(Records to process):
=== Begin Enclosure ===
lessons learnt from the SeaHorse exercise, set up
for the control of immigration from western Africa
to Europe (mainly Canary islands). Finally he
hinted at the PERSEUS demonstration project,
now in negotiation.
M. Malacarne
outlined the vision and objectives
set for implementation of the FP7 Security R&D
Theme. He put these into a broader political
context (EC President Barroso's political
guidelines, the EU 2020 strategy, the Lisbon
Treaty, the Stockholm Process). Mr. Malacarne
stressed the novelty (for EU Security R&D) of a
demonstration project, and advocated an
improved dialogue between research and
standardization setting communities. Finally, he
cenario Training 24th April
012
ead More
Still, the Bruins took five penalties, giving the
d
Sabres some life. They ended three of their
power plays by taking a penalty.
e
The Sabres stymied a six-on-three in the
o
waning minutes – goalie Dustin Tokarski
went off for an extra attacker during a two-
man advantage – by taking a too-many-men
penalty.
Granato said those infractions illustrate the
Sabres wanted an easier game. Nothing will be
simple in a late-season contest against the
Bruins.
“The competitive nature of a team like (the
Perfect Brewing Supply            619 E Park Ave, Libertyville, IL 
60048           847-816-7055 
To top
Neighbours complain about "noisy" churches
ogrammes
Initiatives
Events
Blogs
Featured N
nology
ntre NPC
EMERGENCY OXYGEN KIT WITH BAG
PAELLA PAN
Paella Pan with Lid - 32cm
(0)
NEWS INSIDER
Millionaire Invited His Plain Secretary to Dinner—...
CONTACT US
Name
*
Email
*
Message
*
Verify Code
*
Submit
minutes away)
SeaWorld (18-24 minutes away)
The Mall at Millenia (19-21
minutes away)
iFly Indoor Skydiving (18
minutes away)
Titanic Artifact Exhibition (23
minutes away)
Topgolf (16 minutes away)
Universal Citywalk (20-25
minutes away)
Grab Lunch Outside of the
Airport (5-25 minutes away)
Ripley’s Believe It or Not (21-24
=== End Enclosure ===
(Exercise description): Output the full listing exactly as it stands.

(Solution):
lessons learnt from the SeaHorse exercise, set up
for the control of immigration from western Africa
to Europe (mainly Canary islands). Finally he
hinted at the PERSEUS demonstration project,
now in negotiation.
M. Malacarne
outlined the vision and objectives
set for implementation of the FP7 Security R&D
Theme. He put these into a broader political
context (EC President Barroso's political
guidelines, the EU 2020 strategy, the Lisbon
Treaty, the Stockholm Process). Mr. Malacarne
stressed the novelty (for EU Security R&D) of a
demonstration project, and advocated an
improved dialogue between research and
standardization setting communities. Finally, he
cenario Training 24th April
012
ead More
Still, the Bruins took five penalties, giving the
d
Sabres some life. They ended three of their
power plays by taking a penalty.
e
The Sabres stymied a six-on-three in the
o
waning minutes – goalie Dustin Tokarski
went off for an extra attacker during a two-
man advantage – by taking a too-many-men
penalty.
Granato said those infractions illustrate the
Sabres wanted an easier game. Nothing will be
simple in a late-season contest against the
Bruins.
“The competitive nature of a team like (the
Perfect Brewing Supply            619 E Park Ave, Libertyville, IL 
60048           847-816-7055 
To top
Neighbours complain about "noisy" churches
ogrammes
Initiatives
Events
Blogs
Featured N
nology
ntre NPC
EMERGENCY OXYGEN KIT WITH BAG
PAELLA PAN
Paella Pan with Lid - 32cm
(0)
NEWS INSIDER
Millionaire Invited His Plain Secretary to Dinner—...
CONTACT US
Name
*
Email
*
Message
*
Verify Code
*
Submit
minutes away)
SeaWorld (18-24 minutes away)
The Mall at Millenia (19-21
minutes away)
iFly Indoor Skydiving (18
minutes away)
Titanic Artifact Exhibition (23
minutes away)
Topgolf (16 minutes away)
Universal Citywalk (20-25
minutes away)
Grab Lunch Outside of the
Airport (5-25 minutes away)
Ripley’s Believe It or Not (21-24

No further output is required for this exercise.